La retorica ungarofoba di Aur si sposa alla perfezione con gli scopi di Orbán. Il leader ultra-conservatore potrà facilmente beneficiare dalla radicalizzazione della situazione in Transilvania e presentare all’opinione pubblica interna e comunitaria i propri connazionali come alla mercé degli oltranzisti romeni. Sfruttando proprio il fatto che, a più di un secolo dall’annessione delle terre ungheresi da parte della Romania, la questione magiara resta ancora un nodo irrisolto.
Più per calcolo che per negligenza: tenere alta la tensione è conveniente per entrambe le parti in causa, non solo per Budapest. Nell’ottica dei partiti romeni, attaccare la minoranza ungherese è sempre un modo economico per raggranellare consensi. Lo si era visto, nuovamente, lo scorso aprile, quando il presidente Klaus Iohannis (Pnl) aveva accusato l’opposizione socialdemocratica di tramare per dare «la Transilvania agli ungheresi», dopo che una bozza di legge contenente la proposta di concessioni di alcune autonomie ai romeno-ungheresi era stata approvata d’ufficio dalla Camera bassa, dove il Psd aveva la maggioranza.

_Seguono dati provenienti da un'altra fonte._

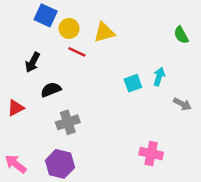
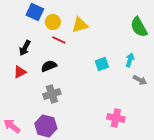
green semicircle: (181, 35) -> (139, 27), size x1.5
cyan arrow: (159, 77) -> (130, 60), moved
black semicircle: (51, 90) -> (49, 66), moved
red triangle: (16, 108) -> (20, 72), moved

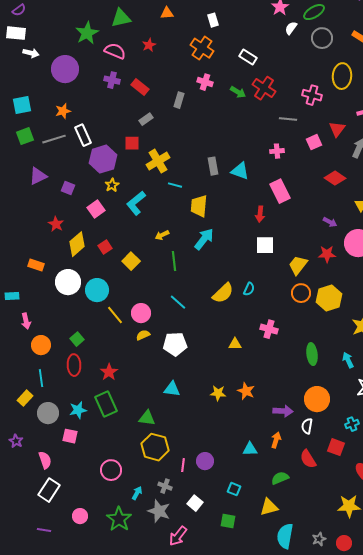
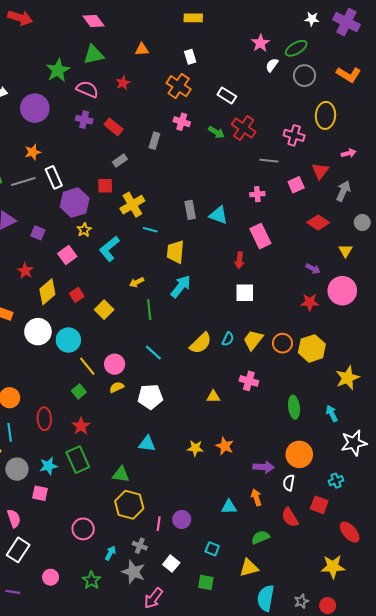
yellow trapezoid: (298, 265) -> (253, 340), moved
green square: (77, 339) -> (79, 391), moved
orange arrow: (276, 440) -> (256, 497), turned -35
green star: (119, 519) -> (91, 580), size x0.7

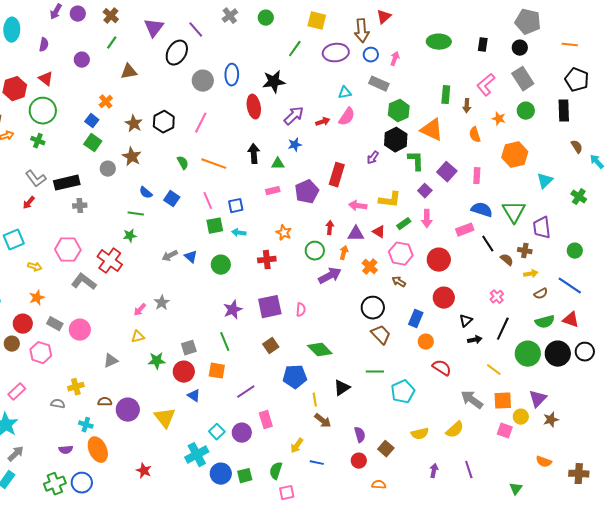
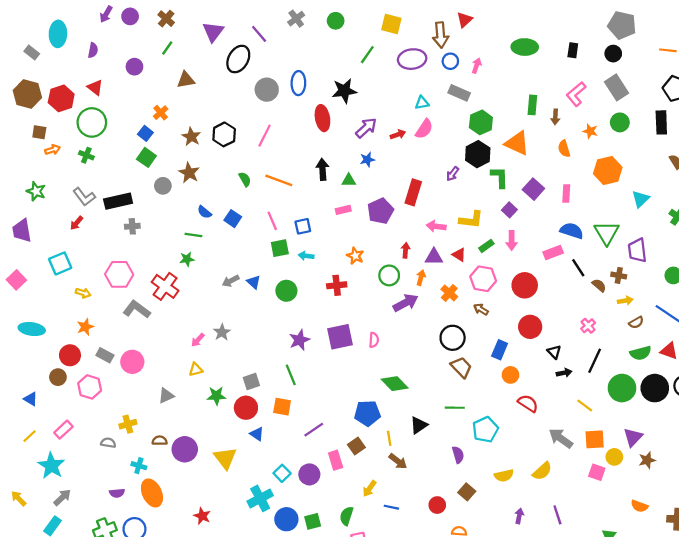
black triangle: (466, 321) -> (554, 352), turned -32
brown square: (271, 346) -> (356, 446), moved
purple semicircle: (360, 435) -> (458, 455), moved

Di norma, qualunque apertura verso la possibilità di una maggiore autonomia ai magiari di Romania viene bollata come “tradimento” da parte dei nazionalisti romeni. Con i parlamentari di Aur installati tra gli scranni dell’emiciclo, è verosimile che questa prassi diventi ancora più sistemica. E Orbán è pronto a incassare i dividendi dell’esasperazione dei toni. Come sa bene, uno scenario politico polarizzato è il contesto ideale per distogliere l’attenzione dai temi più concreti (economia, diritti sociali, gestione della cosa pubblica) e, giocandosi la carta identitaria, consolidare la propria base di consenso.
Funziona in Ungheria, perché non dovrebbe funzionare anche in Romania?